1. A method of treating or inhibiting hypertension in a diabetic patient comprising administering a therapeutically effective amount of an angiotensin converting enzyme (ACE) inhibitor and pyridoxal-5′-phosphate, pharmaceutically acceptable acid addition salts thereof, or mixtures thereof, wherein the pyridoxal-5′-phosphate is in a range of about 225 mg to about 500 mg per dose.

2. The method according to claim 1, wherein the ACE inhibitor is selected from a group consisting of benazepril, captopril, cilazapril, enalapril, enalaprilat, fosinopril, lisinopril, moexipril, perindopril, quinapril, ramipril, trandolapril, and a mixture thereof.

3. The method according to claim 1, wherein the ACE inhibitor is lisinopril and the therapeutically effective amount of lisinopril is between 5 and 40 mg per day.

4. The method according to claim 3, wherein the therapeutically effective amount of lisinopril is 20 mg per day.

5. The method according to claim 1, wherein the ACE inhibitor is captopril.

6. The method according to claim 1, wherein the ACE inhibitor is enalapril.

7. The method according to claim 1, wherein the ACE inhibitor is ramipril.

8. The method according to claim 1, wherein the ACE inhibitor is trandolapril.

9. The method according claim 1, wherein the diabetic patient is an insulin dependent diabetic patient.

10. The method according to claim 1, wherein the diabetic patient is a non-insulin dependent diabetic patient.

11. A method of controlling blood glucose or serum glucose in a diabetic patient comprising administering a therapeutically effective amount of an angiotensin converting enzyme (ACE) inhibitor and pyridoxal-5′-phosphate, pharmaceutically acceptable acid addition salts thereof, or mixtures thereof, wherein the pyridoxal-5′-phosphate is in a range of about 225 mg to about 500 mg per dose.

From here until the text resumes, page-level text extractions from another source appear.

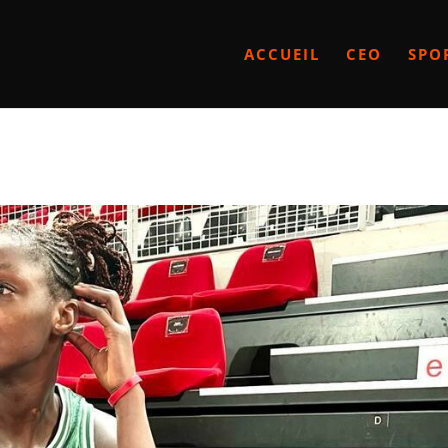
ACCUEIL
CEO
SPO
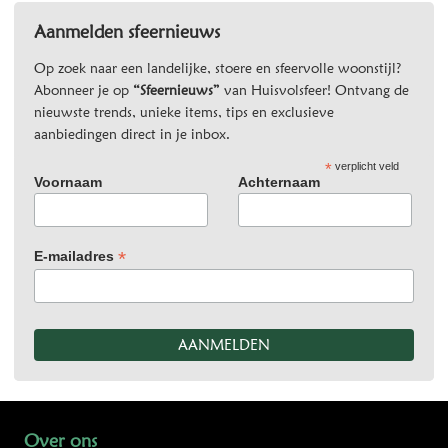
Aanmelden sfeernieuws
Op zoek naar een landelijke, stoere en sfeervolle woonstijl?
Abonneer je op
“Sfeernieuws”
van Huisvolsfeer! Ontvang de
nieuwste trends, unieke items, tips en exclusieve
aanbiedingen direct in je inbox.
*
verplicht veld
Voornaam
Achternaam
*
E-mailadres
Over ons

12. The method according to claim 11, wherein the ACE inhibitor is selected from a group consisting of benazepril, captopril, cilazapril, enalapril, enalaprilat, fosinopril, lisinopril, moexipril, perindopril, quinapril, ramipril, trandolapril, and a mixture thereof.

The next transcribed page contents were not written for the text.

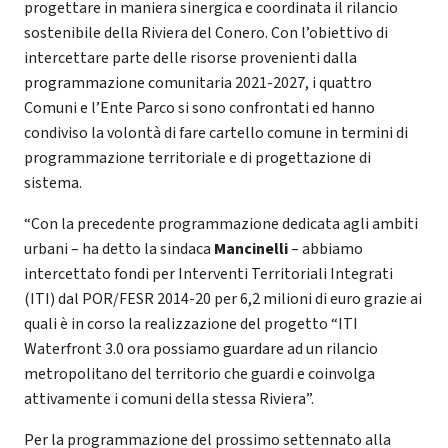
progettare in maniera sinergica e coordinata il rilancio
sostenibile della Riviera del Conero. Con l’obiettivo di
intercettare parte delle risorse provenienti dalla
programmazione comunitaria 2021-2027, i quattro
Comuni e l’Ente Parco si sono confrontati ed hanno
condiviso la volontà di fare cartello comune in termini di
programmazione territoriale e di progettazione di
sistema.
“Con la precedente programmazione dedicata agli ambiti
urbani – ha detto la sindaca
Mancinelli
– abbiamo
intercettato fondi per Interventi Territoriali Integrati
(ITI) dal POR/FESR 2014-20 per 6,2 milioni di euro grazie ai
quali è in corso la realizzazione del progetto “ITI
Waterfront 3.0 ora possiamo guardare ad un rilancio
metropolitano del territorio che guardi e coinvolga
attivamente i comuni della stessa Riviera”.
Per la programmazione del prossimo settennato alla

13. The method according to claim 11, wherein the ACE inhibitor is lisinopril and the therapeutically effective amount of lisinopril is between 5 and 40 mg per day.

14. The method according to claim 13, wherein the therapeutically effective amount of lisinopril is 20 mg per day.

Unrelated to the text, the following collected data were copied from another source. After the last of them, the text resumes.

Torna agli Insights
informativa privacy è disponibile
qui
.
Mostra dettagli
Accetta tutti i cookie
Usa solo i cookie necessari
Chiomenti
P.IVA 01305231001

15. The method according to claim 11, wherein the ACE inhibitor is captopril.

16. The method according to claim 11, wherein the ACE inhibitor is enalapril.

17. The method according to claim 11, wherein the ACE inhibitor is ramipril.

18. The method according to claim 11, wherein the ACE inhibitor is trandolapril.

19. The method according to claim 11, wherein the diabetic patient is an insulin dependent diabetic patient.

20. The method according to claim 11, wherein the diabetic patient is a non-insulin dependent diabetic patient.